> Exercise objective
One part of the entries below is wanted: the lines from the one containing "The image size is (1440, 1926)." through the one containing "The height and width of the screenshot is (2576, 909).". Write those out exactly and nothing else.

> Listed records
----------------

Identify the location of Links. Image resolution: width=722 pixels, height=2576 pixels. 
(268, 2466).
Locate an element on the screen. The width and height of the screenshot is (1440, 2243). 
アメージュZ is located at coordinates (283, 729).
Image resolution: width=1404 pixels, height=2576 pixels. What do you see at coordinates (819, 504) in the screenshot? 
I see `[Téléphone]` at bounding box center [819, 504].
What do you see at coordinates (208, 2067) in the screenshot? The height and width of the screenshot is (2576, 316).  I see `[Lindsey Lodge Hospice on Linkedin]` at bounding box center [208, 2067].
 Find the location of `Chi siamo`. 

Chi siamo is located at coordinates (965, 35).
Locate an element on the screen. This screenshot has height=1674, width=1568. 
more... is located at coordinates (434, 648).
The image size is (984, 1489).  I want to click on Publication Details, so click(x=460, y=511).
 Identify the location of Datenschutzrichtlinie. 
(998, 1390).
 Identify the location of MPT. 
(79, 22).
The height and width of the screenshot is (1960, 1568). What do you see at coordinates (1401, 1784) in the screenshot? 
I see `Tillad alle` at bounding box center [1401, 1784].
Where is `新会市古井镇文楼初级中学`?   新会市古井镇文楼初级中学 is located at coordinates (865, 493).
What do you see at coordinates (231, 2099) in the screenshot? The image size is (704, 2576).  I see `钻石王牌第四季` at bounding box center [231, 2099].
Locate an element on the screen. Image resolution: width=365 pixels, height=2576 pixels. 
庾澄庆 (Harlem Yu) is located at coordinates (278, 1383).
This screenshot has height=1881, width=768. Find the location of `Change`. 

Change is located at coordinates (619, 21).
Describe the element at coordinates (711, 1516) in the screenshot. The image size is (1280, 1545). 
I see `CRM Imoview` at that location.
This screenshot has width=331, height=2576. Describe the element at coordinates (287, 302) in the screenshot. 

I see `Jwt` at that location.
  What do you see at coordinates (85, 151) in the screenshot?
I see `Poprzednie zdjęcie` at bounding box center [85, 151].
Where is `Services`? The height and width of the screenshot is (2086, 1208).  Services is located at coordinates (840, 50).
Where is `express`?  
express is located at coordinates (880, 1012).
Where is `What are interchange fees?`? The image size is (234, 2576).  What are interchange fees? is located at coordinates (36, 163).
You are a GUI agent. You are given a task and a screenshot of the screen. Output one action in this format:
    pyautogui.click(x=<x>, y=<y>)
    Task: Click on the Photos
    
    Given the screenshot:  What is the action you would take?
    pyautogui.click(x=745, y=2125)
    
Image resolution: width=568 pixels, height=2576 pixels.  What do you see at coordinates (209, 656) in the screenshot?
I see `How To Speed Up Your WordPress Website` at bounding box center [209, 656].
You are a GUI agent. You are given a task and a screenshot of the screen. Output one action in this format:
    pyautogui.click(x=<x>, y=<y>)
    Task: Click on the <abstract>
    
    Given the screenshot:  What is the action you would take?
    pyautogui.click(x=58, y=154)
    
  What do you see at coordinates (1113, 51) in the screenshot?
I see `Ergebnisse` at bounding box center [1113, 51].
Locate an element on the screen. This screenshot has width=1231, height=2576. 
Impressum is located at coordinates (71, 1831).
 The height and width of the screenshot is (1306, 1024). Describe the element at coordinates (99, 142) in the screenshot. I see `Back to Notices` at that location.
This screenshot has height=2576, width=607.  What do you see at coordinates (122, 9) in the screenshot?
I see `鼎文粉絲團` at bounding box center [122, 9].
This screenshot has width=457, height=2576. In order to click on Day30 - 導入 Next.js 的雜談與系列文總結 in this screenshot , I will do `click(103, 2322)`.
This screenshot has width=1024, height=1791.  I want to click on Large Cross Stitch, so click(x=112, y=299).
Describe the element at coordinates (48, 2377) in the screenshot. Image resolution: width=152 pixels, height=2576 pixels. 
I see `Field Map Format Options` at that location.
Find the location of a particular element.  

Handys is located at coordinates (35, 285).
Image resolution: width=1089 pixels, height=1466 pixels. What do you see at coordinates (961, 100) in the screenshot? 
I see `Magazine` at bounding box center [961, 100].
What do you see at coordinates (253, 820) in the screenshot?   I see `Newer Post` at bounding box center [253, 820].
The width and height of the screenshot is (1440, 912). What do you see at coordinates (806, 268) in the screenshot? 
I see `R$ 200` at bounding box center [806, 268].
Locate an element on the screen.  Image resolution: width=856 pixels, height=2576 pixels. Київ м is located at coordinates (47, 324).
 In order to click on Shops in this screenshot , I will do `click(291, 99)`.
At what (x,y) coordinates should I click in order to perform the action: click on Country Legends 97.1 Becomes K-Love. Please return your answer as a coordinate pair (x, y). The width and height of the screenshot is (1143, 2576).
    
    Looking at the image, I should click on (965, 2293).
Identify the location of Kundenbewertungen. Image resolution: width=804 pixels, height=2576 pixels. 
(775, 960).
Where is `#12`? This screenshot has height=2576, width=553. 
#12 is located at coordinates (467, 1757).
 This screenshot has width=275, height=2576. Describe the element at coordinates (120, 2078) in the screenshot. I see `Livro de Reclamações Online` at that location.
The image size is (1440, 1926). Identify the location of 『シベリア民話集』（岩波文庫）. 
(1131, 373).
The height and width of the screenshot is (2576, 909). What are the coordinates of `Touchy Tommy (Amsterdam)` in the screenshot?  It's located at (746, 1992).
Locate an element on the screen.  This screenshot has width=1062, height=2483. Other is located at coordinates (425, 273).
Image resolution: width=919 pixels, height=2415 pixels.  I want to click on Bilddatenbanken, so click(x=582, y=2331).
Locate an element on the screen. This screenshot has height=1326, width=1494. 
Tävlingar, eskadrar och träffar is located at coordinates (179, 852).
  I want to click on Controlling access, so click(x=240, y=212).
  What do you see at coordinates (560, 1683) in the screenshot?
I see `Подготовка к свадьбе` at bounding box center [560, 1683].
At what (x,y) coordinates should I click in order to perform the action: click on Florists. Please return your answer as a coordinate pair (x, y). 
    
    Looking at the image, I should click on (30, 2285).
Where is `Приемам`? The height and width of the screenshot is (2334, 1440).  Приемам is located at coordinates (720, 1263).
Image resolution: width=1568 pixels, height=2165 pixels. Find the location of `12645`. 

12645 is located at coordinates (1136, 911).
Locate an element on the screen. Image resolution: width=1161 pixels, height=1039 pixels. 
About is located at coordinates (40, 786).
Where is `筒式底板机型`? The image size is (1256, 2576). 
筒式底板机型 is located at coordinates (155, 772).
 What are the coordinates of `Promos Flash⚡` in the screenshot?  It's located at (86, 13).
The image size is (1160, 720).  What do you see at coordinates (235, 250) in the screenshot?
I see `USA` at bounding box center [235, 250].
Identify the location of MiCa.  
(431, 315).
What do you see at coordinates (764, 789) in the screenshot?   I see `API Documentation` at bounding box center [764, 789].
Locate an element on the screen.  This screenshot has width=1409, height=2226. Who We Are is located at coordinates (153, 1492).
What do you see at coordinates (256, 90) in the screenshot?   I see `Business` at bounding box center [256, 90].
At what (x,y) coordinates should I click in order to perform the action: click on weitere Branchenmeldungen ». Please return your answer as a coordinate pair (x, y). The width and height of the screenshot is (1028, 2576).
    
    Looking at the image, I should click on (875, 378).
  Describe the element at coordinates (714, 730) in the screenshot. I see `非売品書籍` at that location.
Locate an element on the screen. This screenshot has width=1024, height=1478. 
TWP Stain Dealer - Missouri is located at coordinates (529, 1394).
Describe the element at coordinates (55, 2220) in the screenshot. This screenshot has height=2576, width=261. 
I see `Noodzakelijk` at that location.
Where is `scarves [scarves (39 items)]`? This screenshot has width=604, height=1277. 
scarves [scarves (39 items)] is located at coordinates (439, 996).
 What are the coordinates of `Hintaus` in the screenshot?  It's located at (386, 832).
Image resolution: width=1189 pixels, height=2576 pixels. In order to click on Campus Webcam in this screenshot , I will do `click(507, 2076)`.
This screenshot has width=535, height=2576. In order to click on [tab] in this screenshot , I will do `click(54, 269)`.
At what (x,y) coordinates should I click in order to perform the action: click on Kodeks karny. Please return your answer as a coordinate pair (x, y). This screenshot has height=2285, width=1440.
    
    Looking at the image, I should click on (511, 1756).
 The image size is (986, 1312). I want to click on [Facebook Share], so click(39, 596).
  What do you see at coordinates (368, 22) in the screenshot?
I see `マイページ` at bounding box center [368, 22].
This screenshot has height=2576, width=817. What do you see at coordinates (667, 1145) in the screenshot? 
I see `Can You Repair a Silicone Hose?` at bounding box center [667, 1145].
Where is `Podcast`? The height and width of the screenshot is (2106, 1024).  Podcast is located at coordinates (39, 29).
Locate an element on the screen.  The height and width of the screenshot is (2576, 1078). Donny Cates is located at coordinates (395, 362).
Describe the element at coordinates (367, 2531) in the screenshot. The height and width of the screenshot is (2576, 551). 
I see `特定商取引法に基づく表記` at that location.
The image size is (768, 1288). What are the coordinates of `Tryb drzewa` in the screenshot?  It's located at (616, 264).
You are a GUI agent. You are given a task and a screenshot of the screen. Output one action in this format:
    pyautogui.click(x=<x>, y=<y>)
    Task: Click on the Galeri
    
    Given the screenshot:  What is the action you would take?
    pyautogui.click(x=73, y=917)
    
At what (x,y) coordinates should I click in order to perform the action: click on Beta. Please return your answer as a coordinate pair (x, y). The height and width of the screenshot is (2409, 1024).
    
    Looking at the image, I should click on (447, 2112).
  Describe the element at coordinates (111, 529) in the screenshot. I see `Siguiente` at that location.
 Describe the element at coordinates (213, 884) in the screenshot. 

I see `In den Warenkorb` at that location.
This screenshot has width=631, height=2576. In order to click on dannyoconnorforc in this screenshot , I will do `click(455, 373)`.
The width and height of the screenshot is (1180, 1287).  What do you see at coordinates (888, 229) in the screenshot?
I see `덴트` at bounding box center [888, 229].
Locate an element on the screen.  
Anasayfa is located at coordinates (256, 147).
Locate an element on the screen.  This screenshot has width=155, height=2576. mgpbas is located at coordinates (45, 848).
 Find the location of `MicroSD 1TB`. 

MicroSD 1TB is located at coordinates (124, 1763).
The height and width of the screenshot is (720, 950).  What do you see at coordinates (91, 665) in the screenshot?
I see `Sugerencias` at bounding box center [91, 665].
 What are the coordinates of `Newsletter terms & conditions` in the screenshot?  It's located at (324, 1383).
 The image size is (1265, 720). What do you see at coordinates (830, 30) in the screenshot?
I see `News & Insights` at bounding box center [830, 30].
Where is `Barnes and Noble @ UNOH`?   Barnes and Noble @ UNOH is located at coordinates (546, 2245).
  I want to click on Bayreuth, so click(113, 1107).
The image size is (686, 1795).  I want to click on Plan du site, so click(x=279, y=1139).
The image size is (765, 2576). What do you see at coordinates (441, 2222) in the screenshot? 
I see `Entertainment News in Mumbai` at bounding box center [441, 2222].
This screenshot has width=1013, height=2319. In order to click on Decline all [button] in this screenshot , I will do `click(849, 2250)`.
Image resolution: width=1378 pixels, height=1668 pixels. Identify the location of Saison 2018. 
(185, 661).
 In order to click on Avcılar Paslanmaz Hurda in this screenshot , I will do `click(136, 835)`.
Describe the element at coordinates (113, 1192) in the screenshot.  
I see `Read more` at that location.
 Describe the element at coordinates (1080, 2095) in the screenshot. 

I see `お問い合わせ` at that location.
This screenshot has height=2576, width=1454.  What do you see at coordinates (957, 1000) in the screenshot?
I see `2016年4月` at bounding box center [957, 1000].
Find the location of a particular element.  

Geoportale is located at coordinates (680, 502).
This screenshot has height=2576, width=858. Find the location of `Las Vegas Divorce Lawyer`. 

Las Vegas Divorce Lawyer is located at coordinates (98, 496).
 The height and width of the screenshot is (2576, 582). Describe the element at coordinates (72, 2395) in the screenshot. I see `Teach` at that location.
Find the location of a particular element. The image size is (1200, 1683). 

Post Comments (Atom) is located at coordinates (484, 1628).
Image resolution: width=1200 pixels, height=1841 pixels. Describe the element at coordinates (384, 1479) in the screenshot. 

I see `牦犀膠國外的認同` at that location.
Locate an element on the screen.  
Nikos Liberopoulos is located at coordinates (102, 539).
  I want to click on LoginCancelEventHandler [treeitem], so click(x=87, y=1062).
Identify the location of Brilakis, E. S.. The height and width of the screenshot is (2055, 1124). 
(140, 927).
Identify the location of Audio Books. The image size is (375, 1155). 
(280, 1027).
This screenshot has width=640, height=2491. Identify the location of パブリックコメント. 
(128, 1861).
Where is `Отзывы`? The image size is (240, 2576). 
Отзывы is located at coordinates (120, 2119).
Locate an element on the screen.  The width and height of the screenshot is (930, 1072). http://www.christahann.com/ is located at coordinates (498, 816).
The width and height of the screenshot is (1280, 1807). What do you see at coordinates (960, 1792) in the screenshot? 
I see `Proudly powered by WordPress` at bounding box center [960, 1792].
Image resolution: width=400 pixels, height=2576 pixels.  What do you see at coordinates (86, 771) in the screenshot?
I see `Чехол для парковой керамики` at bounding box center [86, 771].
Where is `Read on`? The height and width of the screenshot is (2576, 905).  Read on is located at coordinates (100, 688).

----------------

> Output
The image size is (1440, 1926). Identify the location of 『シベリア民話集』（岩波文庫）. 
(1131, 373).
The height and width of the screenshot is (2576, 909). What are the coordinates of `Touchy Tommy (Amsterdam)` in the screenshot?  It's located at (746, 1992).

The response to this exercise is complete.